SF3663

Explore Minnesota councils membership modifications
Legislative Session 94 (2025-2026)

Related bill: HF4004

AI Generated Summary

Purpose

The bill updates Minnesota statutes to reorganize and expand two Explore Minnesota councils. It aims to strengthen tourism, business marketing, and economic opportunity in Minnesota, with a clear emphasis on diversity, equity, inclusion, and accessibility to improve livability and workforce development.

Key changes to the Explore Minnesota for Business Council

  • Size and appointment: Establishes a council of up to 14 voting members appointed by the governor for four-year terms. The executive director of Explore Minnesota and the commissioner of employment and economic development serve as co-chairs.
  • Diverse representation: Adds multiple categories of members, including:
    • Three representatives from Minnesota-based companies with 100+ employees in key industries (health care, technology, food and agriculture, manufacturing, retail, energy, and support services) focused on marketing and leadership.
    • Two representatives from statewide or regional marketing or business associations, plus leaders from the Iron Range and nonprofits focused on economic development or HR management.
    • One representative from a Minnesota college or university related to staff/faculty leadership, student leadership, or alumni associations.
    • One representative from Minnesota’s small business or startup community who started at least one Minnesota-based business in the last five years and employs at least 20 people.
    • Two representatives from Minnesota Indian affairs and tribal leadership (including casino management).
    • Two representatives from Minnesota Ethnic Chambers of Commerce Leadership and the Minnesota Chamber of Commerce (one Dakota and one Ojibwe representative).
    • One at-large representative in general marketing, talent attraction, or economic development.
    • One representative from the Minnesota Chamber of Commerce and one from the Department of Employment and Economic Development (the DEED commissioner, deputy commissioner, or an assistant commissioner).
  • DEIA focus: Members must advise on marketing efforts with an emphasis on diversity, equity, inclusion, and accessibility, and provide professional marketing insights to support these goals.
  • Purpose of the council: To promote livability and broader workforce and economic opportunities in Minnesota, aligning marketing with DEI.

Key changes to the Explore Minnesota Tourism Council

  • Size and appointment: Establishes a council of up to 35 voting members appointed by the governor for four-year terms, with the director of Explore Minnesota Tourism serving as chair.
  • Broad representation: Includes:
    • Fourteen representatives from statewide tourism-related associations (e.g., bed and breakfast establishments, golf, festivals and events, counties CVBs, lodging, trails, campgrounds, restaurants, craft beverages, chambers of commerce, and Tribal nations).
    • Ten representatives from the tourism business sector (transportation, retail travel agencies, tour operators, travel media, convention facilities, arts and culture, sports, outdoor recreation, and tourism business owners from underrepresented communities).
    • One representative from each of the tourism marketing regions (five regions) as designated by the office.
    • One or more ex officio nonvoting members, including at least one representative from the University of Minnesota Tourism Center.
    • Four legislators (two from each house, one from each of the two largest party caucuses in their respective houses).
    • Other persons as designated by the governor.
  • Purposes: The council is tasked with promoting activities that maintain and expand Minnesota’s domestic and international travel market to increase visitor expenditures, tax revenue, and employment.
  • Terms and vacancies: Terms are set so half of the members’ terms end on different dates to stagger renewal; vacancies follow the state vacancy rules.

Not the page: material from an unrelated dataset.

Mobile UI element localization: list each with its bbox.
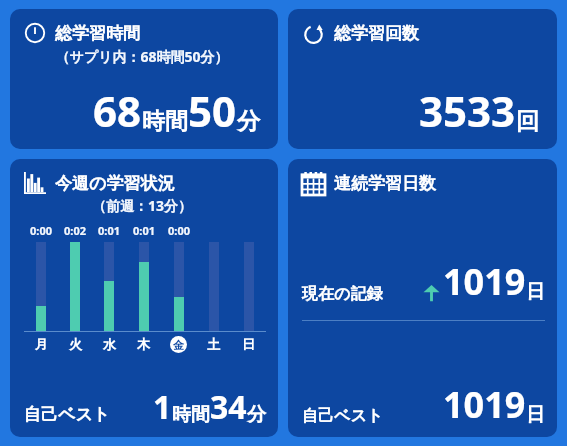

Members are not compensated and may be reappointed.
  • Meetings and participation: The council must meet at least four times per year (and as needed). The bill allows meetings by telephone or other electronic means when practical, with specific requirements to ensure the public can hear discussions, testimony, and votes. Roll-call voting is required for electronic meetings, and remote participation counts toward quorum.
  • Notice and accessibility: When meetings are held remotely, notice must indicate that some members may participate electronically, and remote access may be provided. The timing and method for notices follow existing statutory rules. If remote participation is used, the council may require the remote participant to cover documented marginal costs.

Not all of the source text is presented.